Os fatores que podem decidir as eleições de 2026
por Rômulo Paes de Sousa
Estamos a menos de seis meses do primeiro turno das eleições de 2026. Especialistas e ansiosos tentam colher, no cotidiano, indícios do que poderá fazer diferença na apertadíssima disputa presidencial de outubro. O político mineiro Hélio Garcia dizia que as eleições só começam depois da parada de 7 de setembro. Até lá, tudo o que ocorre tende a ter impacto limitado, já que os senhores e senhoras eleitores estão mais preocupados com as pedreiras que precisam quebrar no dia a dia. Mesmo assim, o crescimento das intenções de voto em Flávio Bolsonaro e a alta rejeição ao presidente Lula têm deixado muitos governistas em desassossego.

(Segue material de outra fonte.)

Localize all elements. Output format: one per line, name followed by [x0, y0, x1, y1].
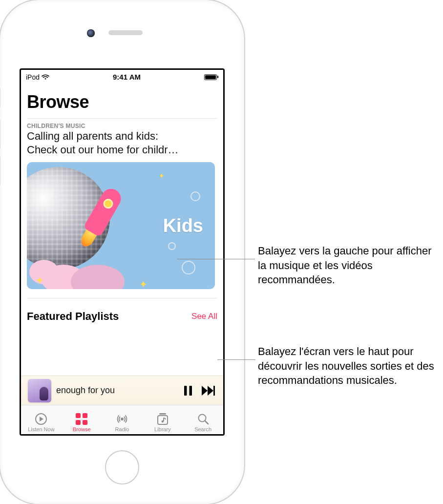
play-circle-icon	[34, 413, 48, 425]
svg-marker-6	[40, 417, 43, 421]
now-playing-title: enough for you	[56, 385, 175, 396]
page-title: Browse	[27, 92, 217, 112]
tab-label: Library	[154, 426, 171, 432]
tab-label: Search	[194, 426, 211, 432]
next-track-button[interactable]	[201, 383, 216, 399]
screen: iPod 9:41 AM Browse	[20, 68, 225, 436]
svg-point-11	[121, 418, 124, 420]
star-graphic: ✦	[36, 274, 44, 286]
volume-down-button[interactable]	[0, 156, 0, 186]
svg-rect-10	[83, 420, 87, 425]
star-graphic: ✦	[139, 278, 148, 289]
radio-icon	[115, 413, 129, 425]
earpiece-speaker	[108, 30, 143, 35]
wifi-icon	[42, 74, 49, 80]
feature-subtitle: Check out our home for childr…	[27, 143, 215, 157]
device-frame: iPod 9:41 AM Browse	[0, 0, 244, 504]
tab-bar: Listen Now Browse	[21, 405, 223, 434]
browse-content[interactable]: Browse CHILDREN'S MUSIC Calling all pare…	[21, 82, 223, 376]
feature-title: Calling all parents and kids:	[27, 129, 215, 143]
cloud-graphic	[71, 265, 125, 289]
divider	[27, 118, 217, 119]
tab-browse[interactable]: Browse	[64, 413, 99, 432]
svg-point-14	[161, 420, 163, 422]
status-time: 9:41 AM	[113, 73, 141, 81]
device-label: iPod	[26, 73, 40, 81]
sleep-wake-button[interactable]	[0, 88, 0, 107]
feature-eyebrow: CHILDREN'S MUSIC	[27, 123, 215, 129]
cloud-graphic	[29, 260, 59, 284]
featured-carousel[interactable]: CHILDREN'S MUSIC Calling all parents and…	[27, 123, 217, 289]
feature-artwork[interactable]: ✦ ✦ ✦ Kids	[27, 162, 215, 289]
divider	[27, 298, 217, 298]
tab-library[interactable]: Library	[146, 413, 180, 432]
tab-search[interactable]: Search	[186, 413, 220, 432]
feature-card[interactable]: CHILDREN'S MUSIC Calling all parents and…	[27, 123, 215, 289]
tab-label: Radio	[115, 426, 129, 432]
callout-swipe-left: Balayez vers la gauche pour afficher la …	[258, 244, 439, 287]
pause-button[interactable]	[180, 383, 196, 399]
library-icon	[156, 413, 169, 425]
svg-rect-0	[184, 386, 187, 396]
featured-playlists-header: Featured Playlists See All	[27, 308, 217, 323]
tab-radio[interactable]: Radio	[105, 413, 139, 432]
svg-rect-4	[213, 386, 215, 396]
now-playing-artwork[interactable]	[28, 379, 51, 402]
home-button[interactable]	[105, 450, 139, 484]
battery-icon	[204, 74, 218, 80]
volume-up-button[interactable]	[0, 120, 0, 149]
svg-marker-2	[202, 386, 208, 396]
svg-rect-1	[190, 386, 192, 396]
feature-art-label: Kids	[163, 215, 203, 236]
front-camera	[87, 29, 95, 37]
svg-rect-12	[159, 413, 166, 415]
callout-swipe-up: Balayez l'écran vers le haut pour découv…	[258, 344, 439, 388]
star-graphic: ✦	[159, 172, 165, 180]
tab-label: Browse	[73, 426, 91, 432]
search-icon	[196, 413, 210, 425]
see-all-link[interactable]: See All	[191, 312, 217, 321]
svg-rect-9	[76, 420, 81, 425]
svg-rect-7	[76, 413, 81, 418]
svg-rect-13	[158, 416, 168, 424]
bubble-graphic	[190, 191, 200, 201]
section-title: Featured Playlists	[27, 310, 119, 323]
tab-listen-now[interactable]: Listen Now	[24, 413, 58, 432]
now-playing-bar[interactable]: enough for you	[21, 376, 223, 405]
svg-line-16	[205, 421, 208, 424]
svg-marker-3	[208, 386, 213, 396]
callout-leader-line	[217, 359, 255, 360]
browse-grid-icon	[75, 413, 88, 425]
svg-rect-8	[83, 413, 87, 418]
bubble-graphic	[168, 242, 176, 250]
callout-leader-line	[177, 259, 255, 259]
status-bar: iPod 9:41 AM	[21, 70, 223, 82]
bubble-graphic	[182, 261, 195, 274]
tab-label: Listen Now	[28, 426, 54, 432]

Poucos recordam que, nessa mesma época em 2022, Lula pontuava, em média, com cerca de 12 pontos percentuais de vantagem nas intenções de voto sobre o então presidente. Ao longo dos meses, Jair Bolsonaro ganhou terreno e acabou derrotado por margem estreita. Portanto, recomenda-se aos mais ansiosos que observem os grandes movimentos que podem, de fato, impactar o processo eleitoral.
Grande atenção deve ser voltada à possível entrada de Ciro Gomes na disputa presidencial, como desejam os tucanos remanescentes do que já foi um grande partido nacional. Nos últimos anos, Ciro foi se deslocando para a direita (ou “retornando”, como afirmam seus desafetos) até formar uma aliança com bolsonaristas em sua candidatura ao governo do Ceará. Caso decida disputar novamente a Presidência, lhe restará buscar o caminho da ambicionada terceira via. Para isso, Ciro terá de assumir uma posição crítica ao bolsonarismo e ao seu candidato presidencial. O desafio será calibrar o discurso para atrair eleitores de centro sem provocar aversão entre os bolsonaristas. Se for brando demais nas críticas ao filho 01, corre o risco de se tornar escada do principal candidato da direita, convertendo-se no Padre Kelmon da vez. Ciro, no entanto, é autoconfiante demais para aceitar um papel de coadjuvante dessa natureza. Isso também pressionaria Ronaldo Caiado a endurecer o tom contra Flávio Bolsonaro, sobretudo porque muitos apostam no eventual derretimento da candidatura da família Bolsonaro, hipótese sobre a qual Caiado e Ciro, eventualmente, pretendem erguer suas estratégias eleitorais.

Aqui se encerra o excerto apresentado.